Palm Springs continues to exert a tractor-beam pull on fans of MCM, many of whom succumb to buying or building their own desert hideaways. Two men, both named Patrick, have taken very different approaches to living in this classic desert environment.
In 2005, Chicago businessman Patrick Boyce bought not only an Alexander home for his own vacation usage, but a two-bedroom unit in a 1957 apartment complex known as Desert Holly. Boyce, who had designed a couple of lamps and retro-tiki-mod interiors for friends, fell hard for the 1,100-square-foot cinderblock condo and its location by the San Jacinto foothills. He nixed the seller’s plans for the ’50s Gaffers & Sattler appliances to be yanked out, and practiced his nascent interior design skills when it came to furnishing the vacation rental. Vintage pieces—a Ligne Roset couch, a “lemon slice” dinette set and a ’60s Captain Kirk-esque swiveling vinyl chair—were augmented with a shag rug and a surfboard table Boyce made. In one bedroom, midcentury light fixtures illuminate a padded headboard in the shape of the Budweiser logo—take that ode as you will.

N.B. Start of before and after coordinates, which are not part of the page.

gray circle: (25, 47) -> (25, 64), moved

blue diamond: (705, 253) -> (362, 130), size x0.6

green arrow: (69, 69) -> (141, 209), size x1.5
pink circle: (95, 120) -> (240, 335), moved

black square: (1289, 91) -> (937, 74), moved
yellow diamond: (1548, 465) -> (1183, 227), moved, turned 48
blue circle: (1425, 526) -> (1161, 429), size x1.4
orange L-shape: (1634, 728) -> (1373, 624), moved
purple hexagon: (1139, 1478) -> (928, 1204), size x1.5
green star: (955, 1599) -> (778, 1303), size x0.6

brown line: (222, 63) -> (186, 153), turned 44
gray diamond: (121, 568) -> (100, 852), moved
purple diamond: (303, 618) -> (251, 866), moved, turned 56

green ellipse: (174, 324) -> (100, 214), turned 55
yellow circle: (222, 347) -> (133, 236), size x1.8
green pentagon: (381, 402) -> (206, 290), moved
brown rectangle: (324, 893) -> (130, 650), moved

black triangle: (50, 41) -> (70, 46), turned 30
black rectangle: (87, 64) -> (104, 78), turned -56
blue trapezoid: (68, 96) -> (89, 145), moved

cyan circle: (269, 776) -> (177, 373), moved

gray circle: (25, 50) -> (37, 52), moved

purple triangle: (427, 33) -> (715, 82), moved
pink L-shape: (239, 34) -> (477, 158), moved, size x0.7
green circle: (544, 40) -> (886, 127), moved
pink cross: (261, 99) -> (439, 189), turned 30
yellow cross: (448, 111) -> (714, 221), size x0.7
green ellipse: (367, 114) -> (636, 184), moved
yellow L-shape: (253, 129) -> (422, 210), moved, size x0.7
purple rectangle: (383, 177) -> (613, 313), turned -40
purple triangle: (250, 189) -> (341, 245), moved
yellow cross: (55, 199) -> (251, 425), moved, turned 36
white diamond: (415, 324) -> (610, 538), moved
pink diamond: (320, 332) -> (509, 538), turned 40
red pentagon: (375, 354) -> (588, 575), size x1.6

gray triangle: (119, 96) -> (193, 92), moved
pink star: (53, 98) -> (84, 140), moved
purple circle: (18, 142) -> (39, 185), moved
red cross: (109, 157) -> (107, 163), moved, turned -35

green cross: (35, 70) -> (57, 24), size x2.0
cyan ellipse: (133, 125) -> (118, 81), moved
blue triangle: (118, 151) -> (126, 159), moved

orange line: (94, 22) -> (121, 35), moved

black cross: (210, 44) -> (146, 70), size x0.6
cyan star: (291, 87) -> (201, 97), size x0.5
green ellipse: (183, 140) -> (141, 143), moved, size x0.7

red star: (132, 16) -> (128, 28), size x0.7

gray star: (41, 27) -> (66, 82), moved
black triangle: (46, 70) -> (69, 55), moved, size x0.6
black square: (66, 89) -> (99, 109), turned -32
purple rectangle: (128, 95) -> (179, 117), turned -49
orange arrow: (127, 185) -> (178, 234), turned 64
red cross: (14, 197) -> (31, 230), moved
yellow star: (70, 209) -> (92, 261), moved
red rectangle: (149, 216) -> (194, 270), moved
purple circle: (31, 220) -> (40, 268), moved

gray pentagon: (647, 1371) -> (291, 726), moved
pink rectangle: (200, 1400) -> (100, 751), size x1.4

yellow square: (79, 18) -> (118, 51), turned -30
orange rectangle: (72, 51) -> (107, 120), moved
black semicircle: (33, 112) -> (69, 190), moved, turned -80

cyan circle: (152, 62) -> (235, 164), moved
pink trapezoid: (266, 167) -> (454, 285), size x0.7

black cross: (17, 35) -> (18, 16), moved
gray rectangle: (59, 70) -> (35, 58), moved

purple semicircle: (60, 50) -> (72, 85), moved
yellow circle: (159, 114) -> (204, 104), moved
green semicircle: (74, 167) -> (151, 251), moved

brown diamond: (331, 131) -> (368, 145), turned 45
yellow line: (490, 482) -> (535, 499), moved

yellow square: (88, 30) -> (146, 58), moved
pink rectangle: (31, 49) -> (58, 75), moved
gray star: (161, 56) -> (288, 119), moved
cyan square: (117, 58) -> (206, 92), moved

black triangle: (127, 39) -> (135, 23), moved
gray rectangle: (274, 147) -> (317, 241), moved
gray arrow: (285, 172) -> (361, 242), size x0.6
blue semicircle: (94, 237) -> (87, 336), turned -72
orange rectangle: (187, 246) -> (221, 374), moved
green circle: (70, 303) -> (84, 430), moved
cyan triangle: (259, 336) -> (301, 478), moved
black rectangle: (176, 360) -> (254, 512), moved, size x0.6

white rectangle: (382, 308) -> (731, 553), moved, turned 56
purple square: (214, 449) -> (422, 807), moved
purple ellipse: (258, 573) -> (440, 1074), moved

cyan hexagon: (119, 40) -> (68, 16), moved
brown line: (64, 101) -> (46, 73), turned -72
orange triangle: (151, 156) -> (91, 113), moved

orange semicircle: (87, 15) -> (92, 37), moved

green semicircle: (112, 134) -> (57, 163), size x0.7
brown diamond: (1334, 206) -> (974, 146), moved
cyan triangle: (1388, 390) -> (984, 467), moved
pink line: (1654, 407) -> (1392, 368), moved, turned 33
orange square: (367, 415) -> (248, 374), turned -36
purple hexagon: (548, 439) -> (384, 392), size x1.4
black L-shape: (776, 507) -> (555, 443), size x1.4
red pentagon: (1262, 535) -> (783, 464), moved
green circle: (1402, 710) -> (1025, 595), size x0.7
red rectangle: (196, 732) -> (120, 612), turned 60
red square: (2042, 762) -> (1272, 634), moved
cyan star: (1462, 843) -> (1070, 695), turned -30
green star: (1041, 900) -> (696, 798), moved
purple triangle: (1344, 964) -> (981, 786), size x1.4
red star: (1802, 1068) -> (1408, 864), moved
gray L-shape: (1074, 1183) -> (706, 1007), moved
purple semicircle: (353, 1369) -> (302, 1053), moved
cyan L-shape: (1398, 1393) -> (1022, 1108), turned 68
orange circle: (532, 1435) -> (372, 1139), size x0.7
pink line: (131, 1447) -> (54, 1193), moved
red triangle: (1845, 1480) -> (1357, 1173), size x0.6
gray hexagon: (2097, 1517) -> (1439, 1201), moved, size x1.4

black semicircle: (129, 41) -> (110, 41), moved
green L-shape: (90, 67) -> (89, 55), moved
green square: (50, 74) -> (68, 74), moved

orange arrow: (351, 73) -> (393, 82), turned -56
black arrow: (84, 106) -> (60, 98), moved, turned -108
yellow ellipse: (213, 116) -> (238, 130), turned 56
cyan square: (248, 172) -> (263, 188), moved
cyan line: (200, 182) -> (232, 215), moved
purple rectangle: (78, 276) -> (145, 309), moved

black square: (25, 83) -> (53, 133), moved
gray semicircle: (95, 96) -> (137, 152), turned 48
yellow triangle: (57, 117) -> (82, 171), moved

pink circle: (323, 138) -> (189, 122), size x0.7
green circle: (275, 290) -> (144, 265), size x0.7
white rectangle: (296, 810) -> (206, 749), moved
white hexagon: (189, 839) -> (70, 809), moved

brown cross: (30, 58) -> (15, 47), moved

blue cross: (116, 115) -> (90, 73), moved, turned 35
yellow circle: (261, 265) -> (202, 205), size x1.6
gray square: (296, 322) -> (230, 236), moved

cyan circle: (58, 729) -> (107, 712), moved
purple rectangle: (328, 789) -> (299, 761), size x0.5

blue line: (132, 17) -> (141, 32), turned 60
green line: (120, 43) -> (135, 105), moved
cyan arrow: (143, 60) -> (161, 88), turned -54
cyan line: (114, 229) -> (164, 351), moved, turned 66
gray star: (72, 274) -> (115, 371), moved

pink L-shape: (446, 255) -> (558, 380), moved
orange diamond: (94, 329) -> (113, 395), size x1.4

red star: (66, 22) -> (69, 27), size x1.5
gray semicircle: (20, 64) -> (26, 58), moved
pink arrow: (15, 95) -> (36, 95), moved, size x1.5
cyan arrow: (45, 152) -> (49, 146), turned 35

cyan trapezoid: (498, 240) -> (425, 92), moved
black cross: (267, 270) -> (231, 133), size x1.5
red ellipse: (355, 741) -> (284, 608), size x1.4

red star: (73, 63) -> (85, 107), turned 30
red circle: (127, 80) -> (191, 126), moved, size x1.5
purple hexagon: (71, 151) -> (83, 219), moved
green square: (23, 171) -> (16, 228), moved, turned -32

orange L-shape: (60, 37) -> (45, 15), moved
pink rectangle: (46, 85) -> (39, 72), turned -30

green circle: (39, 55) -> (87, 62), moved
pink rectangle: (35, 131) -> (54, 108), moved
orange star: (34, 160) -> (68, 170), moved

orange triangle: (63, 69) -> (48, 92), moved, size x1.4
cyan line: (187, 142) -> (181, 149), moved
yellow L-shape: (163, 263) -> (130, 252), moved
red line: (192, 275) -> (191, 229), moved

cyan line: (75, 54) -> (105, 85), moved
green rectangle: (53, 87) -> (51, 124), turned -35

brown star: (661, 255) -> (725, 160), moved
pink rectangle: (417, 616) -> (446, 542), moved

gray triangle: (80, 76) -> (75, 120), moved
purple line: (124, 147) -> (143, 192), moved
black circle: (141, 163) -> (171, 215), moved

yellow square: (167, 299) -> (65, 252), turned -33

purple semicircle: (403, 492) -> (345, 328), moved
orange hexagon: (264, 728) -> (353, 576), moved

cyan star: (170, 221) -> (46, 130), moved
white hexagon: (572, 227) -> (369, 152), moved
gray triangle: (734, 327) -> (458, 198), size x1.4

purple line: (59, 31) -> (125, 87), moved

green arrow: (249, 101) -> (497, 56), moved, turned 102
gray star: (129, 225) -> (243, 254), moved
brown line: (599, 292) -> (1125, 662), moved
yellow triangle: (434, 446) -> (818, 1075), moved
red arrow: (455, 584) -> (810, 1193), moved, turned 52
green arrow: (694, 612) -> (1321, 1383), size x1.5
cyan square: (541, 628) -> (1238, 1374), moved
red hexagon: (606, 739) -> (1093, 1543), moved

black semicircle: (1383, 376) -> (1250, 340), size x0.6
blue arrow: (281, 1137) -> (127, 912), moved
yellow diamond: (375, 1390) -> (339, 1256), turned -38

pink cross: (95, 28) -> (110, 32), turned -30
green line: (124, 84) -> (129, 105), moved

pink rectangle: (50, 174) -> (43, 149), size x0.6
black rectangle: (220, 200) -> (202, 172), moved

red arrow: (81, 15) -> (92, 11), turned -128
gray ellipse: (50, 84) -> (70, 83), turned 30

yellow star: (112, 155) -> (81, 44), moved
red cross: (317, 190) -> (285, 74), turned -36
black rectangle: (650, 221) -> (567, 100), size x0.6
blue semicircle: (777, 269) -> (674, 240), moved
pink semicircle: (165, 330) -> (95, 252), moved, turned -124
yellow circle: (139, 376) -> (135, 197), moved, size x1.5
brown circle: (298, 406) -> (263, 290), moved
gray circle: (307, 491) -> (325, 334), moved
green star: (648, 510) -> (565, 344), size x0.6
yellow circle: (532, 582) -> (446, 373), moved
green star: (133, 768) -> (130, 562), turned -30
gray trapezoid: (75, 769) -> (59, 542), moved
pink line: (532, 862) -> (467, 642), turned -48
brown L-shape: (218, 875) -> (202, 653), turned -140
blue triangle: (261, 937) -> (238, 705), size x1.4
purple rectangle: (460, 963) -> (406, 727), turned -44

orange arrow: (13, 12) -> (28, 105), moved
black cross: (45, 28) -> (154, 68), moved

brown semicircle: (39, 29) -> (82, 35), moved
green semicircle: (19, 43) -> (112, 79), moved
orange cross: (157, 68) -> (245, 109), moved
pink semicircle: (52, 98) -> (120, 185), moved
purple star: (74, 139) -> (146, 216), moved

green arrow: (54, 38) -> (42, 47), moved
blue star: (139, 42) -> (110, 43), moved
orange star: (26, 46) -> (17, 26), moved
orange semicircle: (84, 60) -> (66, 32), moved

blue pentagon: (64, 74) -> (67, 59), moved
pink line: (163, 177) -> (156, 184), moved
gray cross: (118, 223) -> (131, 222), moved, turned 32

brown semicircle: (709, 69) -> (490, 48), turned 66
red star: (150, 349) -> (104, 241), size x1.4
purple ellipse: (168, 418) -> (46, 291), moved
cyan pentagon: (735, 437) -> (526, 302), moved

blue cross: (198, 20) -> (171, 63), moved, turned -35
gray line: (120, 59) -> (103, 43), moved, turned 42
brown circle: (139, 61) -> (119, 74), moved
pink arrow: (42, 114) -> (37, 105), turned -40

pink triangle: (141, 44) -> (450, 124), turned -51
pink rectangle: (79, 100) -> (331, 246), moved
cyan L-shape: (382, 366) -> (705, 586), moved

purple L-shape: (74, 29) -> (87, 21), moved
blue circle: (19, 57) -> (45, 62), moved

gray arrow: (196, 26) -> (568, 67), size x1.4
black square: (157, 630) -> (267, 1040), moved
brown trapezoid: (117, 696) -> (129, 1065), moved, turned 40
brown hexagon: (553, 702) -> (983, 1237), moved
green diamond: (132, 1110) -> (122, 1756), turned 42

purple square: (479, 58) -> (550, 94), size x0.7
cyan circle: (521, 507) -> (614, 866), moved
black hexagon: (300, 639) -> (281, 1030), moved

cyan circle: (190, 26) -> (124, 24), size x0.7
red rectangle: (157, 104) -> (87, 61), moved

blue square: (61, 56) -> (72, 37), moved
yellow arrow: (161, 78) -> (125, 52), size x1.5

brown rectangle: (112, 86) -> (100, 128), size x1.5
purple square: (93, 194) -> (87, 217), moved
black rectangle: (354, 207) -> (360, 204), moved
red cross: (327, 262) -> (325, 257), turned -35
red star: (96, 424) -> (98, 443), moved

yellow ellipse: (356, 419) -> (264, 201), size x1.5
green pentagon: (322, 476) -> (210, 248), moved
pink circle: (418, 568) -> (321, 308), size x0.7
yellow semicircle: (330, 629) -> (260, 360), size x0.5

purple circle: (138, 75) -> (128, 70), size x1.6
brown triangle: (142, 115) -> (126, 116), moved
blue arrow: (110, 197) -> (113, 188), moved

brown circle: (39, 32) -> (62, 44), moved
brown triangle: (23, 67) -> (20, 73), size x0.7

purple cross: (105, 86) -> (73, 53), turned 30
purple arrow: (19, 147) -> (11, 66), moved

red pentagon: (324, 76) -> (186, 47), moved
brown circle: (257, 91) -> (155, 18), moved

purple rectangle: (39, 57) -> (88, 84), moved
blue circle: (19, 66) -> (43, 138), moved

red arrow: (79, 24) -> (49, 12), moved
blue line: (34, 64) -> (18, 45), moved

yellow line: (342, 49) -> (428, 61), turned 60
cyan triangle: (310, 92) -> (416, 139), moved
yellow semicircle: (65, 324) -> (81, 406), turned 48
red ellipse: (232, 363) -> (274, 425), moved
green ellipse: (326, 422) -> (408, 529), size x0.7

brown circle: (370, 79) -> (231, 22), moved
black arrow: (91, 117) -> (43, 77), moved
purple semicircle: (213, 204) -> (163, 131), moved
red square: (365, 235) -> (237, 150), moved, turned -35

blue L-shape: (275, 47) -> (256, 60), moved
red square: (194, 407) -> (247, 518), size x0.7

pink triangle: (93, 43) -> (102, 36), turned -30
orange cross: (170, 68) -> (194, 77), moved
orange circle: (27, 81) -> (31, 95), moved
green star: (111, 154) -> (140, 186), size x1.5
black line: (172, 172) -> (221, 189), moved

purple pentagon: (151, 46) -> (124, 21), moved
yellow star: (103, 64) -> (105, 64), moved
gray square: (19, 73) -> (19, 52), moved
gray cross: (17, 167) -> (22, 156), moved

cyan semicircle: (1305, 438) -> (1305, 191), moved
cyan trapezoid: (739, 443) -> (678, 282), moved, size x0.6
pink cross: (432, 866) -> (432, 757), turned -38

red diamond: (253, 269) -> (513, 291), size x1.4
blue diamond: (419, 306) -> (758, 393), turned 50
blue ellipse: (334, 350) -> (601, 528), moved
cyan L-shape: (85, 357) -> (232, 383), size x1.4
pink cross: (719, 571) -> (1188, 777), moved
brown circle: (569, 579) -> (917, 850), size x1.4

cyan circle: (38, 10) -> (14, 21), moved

“In the ’60s when I was a youth growing up in Chicago, many people would use their basements as entertainment areas. Because of the brutal, long winters of the Midwest, they did their basements with tiki bars and tropical island themes to get their minds off what was outside,” he says. “I just decided that whenever I owned my own home, I was going to have a room or area with Hawaiiana and Polynesian artwork and midcentury modern.” And so he does.